SIN DAI PRIMI ATTI il nuovo governo ha manifestato il suo carattere anti-popolare. Il decreto con cui ha esordito ha prodotto una diminuzione del salario minimo, portato a 998 reais, 8 in meno rispetto a quanto stabilito dalla legge di bilancio 2019. In Brasile 20 milioni di lavoratori vivono con il salario minimo, utilizzato come riferimento per i benefici previdenziali e di sicurezza sociale.

Si è trattato di un primo passo, in attesa di varare quella riforma della Previdenza che Temer non è riuscito ad attuare e che produrrà ulteriore povertà e diseguaglianze.


Jair Bolsonaro il giorno dell’investitura (Foto: Afp)
Un altro decreto ha preso di mira il mondo rurale. L’Istituto nazionale di riforma agraria (Incra) ha ricevuto una direttiva che impone di sospendere tutte le attività di acquisizione, espropriazione e assegnazione delle terre. L’Istituto, passato sotto il ministero dell’agricoltura guidato da Tereza Cristina, leader della bancada ruralista, viene subito svuotato della sua funzione.

L’agricoltura familiare non interessa al nuovo governo e l’interruzione dei progetti di riforma va a colpire i 23 milioni di lavoratori rurali, agricoltori familiari e senza terra. L’intento è quello di interrompere tutti i progetti legati a quella riforma agraria che in Brasile viene invocata e attesa da decenni e che neanche i governi Lula e Dilma hanno avuto la forza di attuare fino in fondo.

LA BORSA BRASILIANA, intanto, festeggia e ha toccato nel fine settimana il punto più alto degli indici storici, rassicurata dalle politiche ultraliberiste e dai progetti di privatizzazione annunciati dal ministro dell’economia Paulo Guedes.

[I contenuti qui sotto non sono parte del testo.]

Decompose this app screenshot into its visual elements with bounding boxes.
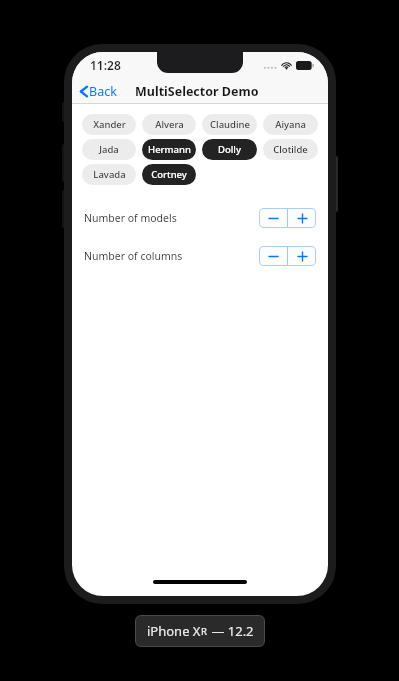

Ma ci si interroga sullo stato di salute della democrazia brasiliana, di fronte a un governo che ha sette ministeri su 22 occupati da figure provenienti dai ranghi militari, oltre al presidente e al suo vice. Movimenti sociali, organizzazioni ambientaliste, associazioni dei diritti umani, comunità indigene si stanno organizzando per fronteggiare l’onda che sta per abbattersi sul paese. Appare sempre più chiaro che è stata condotta un’operazione politico-giudiziaria che ha cambiato la storia del Brasile.

Bolsonaro si trova a essere presidente perché a Lula è stato impedito di partecipare alle elezioni e il giudice Moro, che ha costruito i capi d’accusa, ora guida il ministero della giustizia. Milioni di brasiliani si chiedono quando, nel paese, sarà la democrazia a essere al di sopra di tutto.

Il 10 aprile, dopo un anno di detenzione, ci sarà il pronunciamento del Supremo tribunale federale sulla libertà dell’ex presidente e tutte le forze della sinistra brasiliana stanno organizzando iniziative di mobilitazione. Ma cresce e prende sempre più forza anche il movimento per la candidatura di Lula al Nobel per la pace. Il primo a lanciare la proposta era stato, nei mesi scorsi, Adolfo Perez Esquivel, pacifista argentino insignito del premio nel 1980 e per anni presidente della Lega internazionale per i diritti dei popoli.

DA TUTTO IL MONDO è arrivato un sostegno alla candidatura che verrà formalizzata a fine gennaio. Sono già 500mila le adesioni perché venga assegnato a Lula un riconoscimento per le sue politiche sociali che hanno consentito a 30 milioni di brasiliani di uscire da una condizione di estrema povertà.

Il suo governo dal 2003 al 2010 ha svolto un’azione importante per combattere fame e diseguaglianze con i programmi sociali Fame zero e Bolsa familia, un esempio da seguire per gli altri paesi del Sud del mondo. Partendo dall’esperienza brasiliana, nel 2004 era stata lanciata la campagna «fame zero internazionale», sostenuta dal segretario generale dell’Onu e decine di capi di Stato. La lotta alla fame in Brasile e nel mondo e la promozione della pace sono un lascito di Lula che non può essere cancellato.